### DIRECTIONS FOR THIS TASK
Would you write out the entries below word for word, omitting the pictures?

^^^^^^^^

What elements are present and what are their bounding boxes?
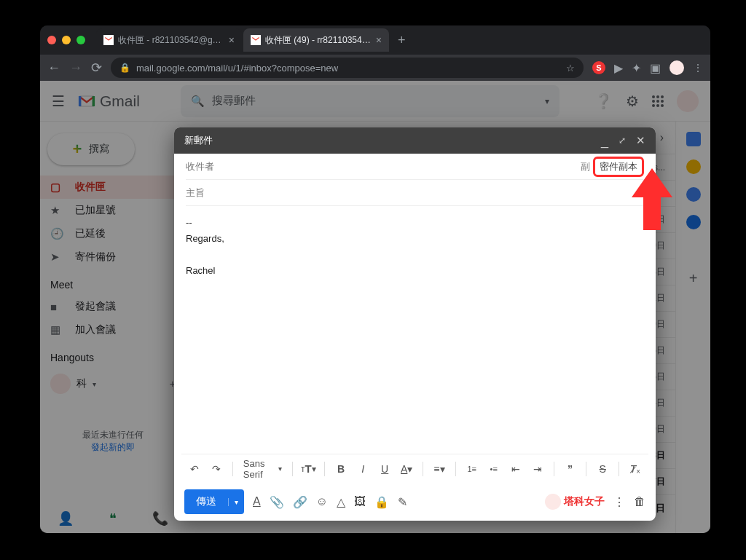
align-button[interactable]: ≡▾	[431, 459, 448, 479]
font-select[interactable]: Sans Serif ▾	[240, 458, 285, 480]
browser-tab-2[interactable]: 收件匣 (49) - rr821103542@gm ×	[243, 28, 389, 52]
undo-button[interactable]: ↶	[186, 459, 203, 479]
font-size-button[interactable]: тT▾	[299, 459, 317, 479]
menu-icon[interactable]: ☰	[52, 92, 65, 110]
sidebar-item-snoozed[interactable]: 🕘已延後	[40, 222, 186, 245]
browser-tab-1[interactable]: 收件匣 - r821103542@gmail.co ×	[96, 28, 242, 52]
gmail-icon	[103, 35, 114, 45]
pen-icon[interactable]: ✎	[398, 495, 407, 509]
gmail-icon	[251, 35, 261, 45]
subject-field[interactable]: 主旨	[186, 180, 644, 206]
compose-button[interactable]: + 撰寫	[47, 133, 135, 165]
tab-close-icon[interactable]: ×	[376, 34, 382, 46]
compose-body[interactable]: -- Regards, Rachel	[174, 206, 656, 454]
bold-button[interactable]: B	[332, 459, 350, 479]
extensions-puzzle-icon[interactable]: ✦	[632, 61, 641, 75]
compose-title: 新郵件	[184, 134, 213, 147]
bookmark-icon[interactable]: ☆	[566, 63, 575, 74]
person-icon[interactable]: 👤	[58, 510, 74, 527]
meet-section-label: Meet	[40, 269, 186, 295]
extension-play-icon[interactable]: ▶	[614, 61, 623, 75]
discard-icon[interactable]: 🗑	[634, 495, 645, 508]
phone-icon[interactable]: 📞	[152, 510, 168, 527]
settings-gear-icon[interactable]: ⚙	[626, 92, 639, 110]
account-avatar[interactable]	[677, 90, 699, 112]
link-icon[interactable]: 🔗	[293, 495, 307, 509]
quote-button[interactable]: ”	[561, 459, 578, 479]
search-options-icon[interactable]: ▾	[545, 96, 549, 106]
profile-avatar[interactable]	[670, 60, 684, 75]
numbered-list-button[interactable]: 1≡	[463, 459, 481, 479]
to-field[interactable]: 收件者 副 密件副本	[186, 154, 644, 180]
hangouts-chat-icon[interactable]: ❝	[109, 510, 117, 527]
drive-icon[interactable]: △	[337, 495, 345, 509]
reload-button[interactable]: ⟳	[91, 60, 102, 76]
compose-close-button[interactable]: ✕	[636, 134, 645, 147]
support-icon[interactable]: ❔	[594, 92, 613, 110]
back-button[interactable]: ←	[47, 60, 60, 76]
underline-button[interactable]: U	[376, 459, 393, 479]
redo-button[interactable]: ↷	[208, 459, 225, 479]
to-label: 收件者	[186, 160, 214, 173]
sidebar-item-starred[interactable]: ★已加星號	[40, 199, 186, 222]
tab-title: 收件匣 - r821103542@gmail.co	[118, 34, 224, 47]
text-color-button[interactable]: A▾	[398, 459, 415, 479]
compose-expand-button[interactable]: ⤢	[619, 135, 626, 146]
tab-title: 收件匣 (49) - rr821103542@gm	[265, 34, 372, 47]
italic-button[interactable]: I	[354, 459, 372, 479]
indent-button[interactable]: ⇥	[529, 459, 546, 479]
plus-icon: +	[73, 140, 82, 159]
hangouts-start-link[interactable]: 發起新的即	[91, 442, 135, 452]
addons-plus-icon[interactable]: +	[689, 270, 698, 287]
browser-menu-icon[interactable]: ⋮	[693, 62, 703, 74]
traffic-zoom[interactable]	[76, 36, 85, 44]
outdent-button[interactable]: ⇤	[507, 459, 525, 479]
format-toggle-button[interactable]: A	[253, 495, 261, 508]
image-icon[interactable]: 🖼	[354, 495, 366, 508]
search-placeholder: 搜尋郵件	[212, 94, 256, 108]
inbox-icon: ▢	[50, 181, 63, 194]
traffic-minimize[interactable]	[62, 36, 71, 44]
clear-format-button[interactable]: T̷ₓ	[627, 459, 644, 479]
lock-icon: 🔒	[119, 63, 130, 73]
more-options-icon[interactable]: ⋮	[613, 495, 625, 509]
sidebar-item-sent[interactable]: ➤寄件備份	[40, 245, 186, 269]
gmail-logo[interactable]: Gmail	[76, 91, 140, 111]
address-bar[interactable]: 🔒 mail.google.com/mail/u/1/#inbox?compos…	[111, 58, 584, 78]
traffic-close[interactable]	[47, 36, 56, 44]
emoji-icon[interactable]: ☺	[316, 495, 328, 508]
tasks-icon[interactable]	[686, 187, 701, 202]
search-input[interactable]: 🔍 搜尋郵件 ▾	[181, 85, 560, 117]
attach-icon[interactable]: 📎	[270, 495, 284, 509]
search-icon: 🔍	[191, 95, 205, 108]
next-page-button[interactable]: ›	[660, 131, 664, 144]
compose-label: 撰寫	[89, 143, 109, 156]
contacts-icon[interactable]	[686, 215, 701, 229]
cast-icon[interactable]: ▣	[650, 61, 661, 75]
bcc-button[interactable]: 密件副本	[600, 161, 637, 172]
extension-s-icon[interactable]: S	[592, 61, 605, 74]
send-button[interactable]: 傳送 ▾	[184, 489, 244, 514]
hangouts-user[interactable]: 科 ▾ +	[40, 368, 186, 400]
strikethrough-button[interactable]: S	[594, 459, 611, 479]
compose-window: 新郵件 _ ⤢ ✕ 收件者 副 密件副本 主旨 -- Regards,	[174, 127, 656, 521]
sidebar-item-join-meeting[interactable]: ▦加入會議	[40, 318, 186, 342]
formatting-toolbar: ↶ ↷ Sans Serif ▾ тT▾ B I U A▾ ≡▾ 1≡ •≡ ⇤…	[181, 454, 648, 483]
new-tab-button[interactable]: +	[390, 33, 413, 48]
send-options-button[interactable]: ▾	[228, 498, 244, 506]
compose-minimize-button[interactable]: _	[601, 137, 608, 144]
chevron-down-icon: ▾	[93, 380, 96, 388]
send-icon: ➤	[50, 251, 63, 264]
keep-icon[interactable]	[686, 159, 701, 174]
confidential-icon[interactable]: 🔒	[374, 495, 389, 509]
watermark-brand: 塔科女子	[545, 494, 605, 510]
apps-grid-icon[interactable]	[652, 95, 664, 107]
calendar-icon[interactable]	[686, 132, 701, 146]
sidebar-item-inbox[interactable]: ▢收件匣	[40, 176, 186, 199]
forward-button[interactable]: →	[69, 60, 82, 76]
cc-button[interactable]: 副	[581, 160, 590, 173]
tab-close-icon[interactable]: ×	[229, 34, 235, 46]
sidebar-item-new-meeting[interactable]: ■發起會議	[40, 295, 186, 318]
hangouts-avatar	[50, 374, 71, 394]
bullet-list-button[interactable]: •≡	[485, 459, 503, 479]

^^^^^^^^

### TASK SOLUTION
What elements are present and what are their bounding boxes?
align-button[interactable]: ≡▾	[431, 459, 448, 479]
font-select[interactable]: Sans Serif ▾	[240, 458, 285, 480]
browser-tab-2[interactable]: 收件匣 (49) - rr821103542@gm ×	[243, 28, 389, 52]
undo-button[interactable]: ↶	[186, 459, 203, 479]
font-size-button[interactable]: тT▾	[299, 459, 317, 479]
menu-icon[interactable]: ☰	[52, 92, 65, 110]
sidebar-item-snoozed[interactable]: 🕘已延後	[40, 222, 186, 245]
browser-tab-1[interactable]: 收件匣 - r821103542@gmail.co ×	[96, 28, 242, 52]
gmail-icon	[103, 35, 114, 45]
pen-icon[interactable]: ✎	[398, 495, 407, 509]
gmail-icon	[251, 35, 261, 45]
subject-field[interactable]: 主旨	[186, 180, 644, 206]
compose-button[interactable]: + 撰寫	[47, 133, 135, 165]
tab-close-icon[interactable]: ×	[376, 34, 382, 46]
compose-body[interactable]: -- Regards, Rachel	[174, 206, 656, 454]
bold-button[interactable]: B	[332, 459, 350, 479]
extensions-puzzle-icon[interactable]: ✦	[632, 61, 641, 75]
compose-title: 新郵件	[184, 134, 213, 147]
bookmark-icon[interactable]: ☆	[566, 63, 575, 74]
person-icon[interactable]: 👤	[58, 510, 74, 527]
meet-section-label: Meet	[40, 269, 186, 295]
extension-play-icon[interactable]: ▶	[614, 61, 623, 75]
discard-icon[interactable]: 🗑	[634, 495, 645, 508]
phone-icon[interactable]: 📞	[152, 510, 168, 527]
settings-gear-icon[interactable]: ⚙	[626, 92, 639, 110]
account-avatar[interactable]	[677, 90, 699, 112]
link-icon[interactable]: 🔗	[293, 495, 307, 509]
quote-button[interactable]: ”	[561, 459, 578, 479]
search-options-icon[interactable]: ▾	[545, 96, 549, 106]
profile-avatar[interactable]	[670, 60, 684, 75]
numbered-list-button[interactable]: 1≡	[463, 459, 481, 479]
to-field[interactable]: 收件者 副 密件副本	[186, 154, 644, 180]
hangouts-chat-icon[interactable]: ❝	[109, 510, 117, 527]
drive-icon[interactable]: △	[337, 495, 345, 509]
reload-button[interactable]: ⟳	[91, 60, 102, 76]
compose-close-button[interactable]: ✕	[636, 134, 645, 147]
support-icon[interactable]: ❔	[594, 92, 613, 110]
back-button[interactable]: ←	[47, 60, 60, 76]
underline-button[interactable]: U	[376, 459, 393, 479]
redo-button[interactable]: ↷	[208, 459, 225, 479]
to-label: 收件者	[186, 160, 214, 173]
sidebar-item-starred[interactable]: ★已加星號	[40, 199, 186, 222]
tab-title: 收件匣 - r821103542@gmail.co	[118, 34, 224, 47]
text-color-button[interactable]: A▾	[398, 459, 415, 479]
compose-expand-button[interactable]: ⤢	[619, 135, 626, 146]
tab-title: 收件匣 (49) - rr821103542@gm	[265, 34, 372, 47]
italic-button[interactable]: I	[354, 459, 372, 479]
indent-button[interactable]: ⇥	[529, 459, 546, 479]
plus-icon: +	[73, 140, 82, 159]
hangouts-start-link[interactable]: 發起新的即	[91, 442, 135, 452]
addons-plus-icon[interactable]: +	[689, 270, 698, 287]
browser-menu-icon[interactable]: ⋮	[693, 62, 703, 74]
traffic-zoom[interactable]	[76, 36, 85, 44]
outdent-button[interactable]: ⇤	[507, 459, 525, 479]
format-toggle-button[interactable]: A	[253, 495, 261, 508]
image-icon[interactable]: 🖼	[354, 495, 366, 508]
search-placeholder: 搜尋郵件	[212, 94, 256, 108]
inbox-icon: ▢	[50, 181, 63, 194]
traffic-minimize[interactable]	[62, 36, 71, 44]
clear-format-button[interactable]: T̷ₓ	[627, 459, 644, 479]
lock-icon: 🔒	[119, 63, 130, 73]
more-options-icon[interactable]: ⋮	[613, 495, 625, 509]
sidebar-item-sent[interactable]: ➤寄件備份	[40, 245, 186, 269]
gmail-logo[interactable]: Gmail	[76, 91, 140, 111]
address-bar[interactable]: 🔒 mail.google.com/mail/u/1/#inbox?compos…	[111, 58, 584, 78]
traffic-close[interactable]	[47, 36, 56, 44]
emoji-icon[interactable]: ☺	[316, 495, 328, 508]
tasks-icon[interactable]	[686, 187, 701, 202]
search-input[interactable]: 🔍 搜尋郵件 ▾	[181, 85, 560, 117]
attach-icon[interactable]: 📎	[270, 495, 284, 509]
search-icon: 🔍	[191, 95, 205, 108]
next-page-button[interactable]: ›	[660, 131, 664, 144]
compose-label: 撰寫	[89, 143, 109, 156]
contacts-icon[interactable]	[686, 215, 701, 229]
cast-icon[interactable]: ▣	[650, 61, 661, 75]
bcc-button[interactable]: 密件副本	[600, 161, 637, 172]
extension-s-icon[interactable]: S	[592, 61, 605, 74]
send-button[interactable]: 傳送 ▾	[184, 489, 244, 514]
hangouts-user[interactable]: 科 ▾ +	[40, 368, 186, 400]
strikethrough-button[interactable]: S	[594, 459, 611, 479]
compose-window: 新郵件 _ ⤢ ✕ 收件者 副 密件副本 主旨 -- Regards,	[174, 127, 656, 521]
sidebar-item-join-meeting[interactable]: ▦加入會議	[40, 318, 186, 342]
formatting-toolbar: ↶ ↷ Sans Serif ▾ тT▾ B I U A▾ ≡▾ 1≡ •≡ ⇤…	[181, 454, 648, 483]
new-tab-button[interactable]: +	[390, 33, 413, 48]
send-options-button[interactable]: ▾	[228, 498, 244, 506]
compose-minimize-button[interactable]: _	[601, 137, 608, 144]
chevron-down-icon: ▾	[93, 380, 96, 388]
send-icon: ➤	[50, 251, 63, 264]
keep-icon[interactable]	[686, 159, 701, 174]
confidential-icon[interactable]: 🔒	[374, 495, 389, 509]
watermark-brand: 塔科女子	[545, 494, 605, 510]
apps-grid-icon[interactable]	[652, 95, 664, 107]
calendar-icon[interactable]	[686, 132, 701, 146]
sidebar-item-inbox[interactable]: ▢收件匣	[40, 176, 186, 199]
forward-button[interactable]: →	[69, 60, 82, 76]
cc-button[interactable]: 副	[581, 160, 590, 173]
tab-close-icon[interactable]: ×	[229, 34, 235, 46]
sidebar-item-new-meeting[interactable]: ■發起會議	[40, 295, 186, 318]
hangouts-avatar	[50, 374, 71, 394]
bullet-list-button[interactable]: •≡	[485, 459, 503, 479]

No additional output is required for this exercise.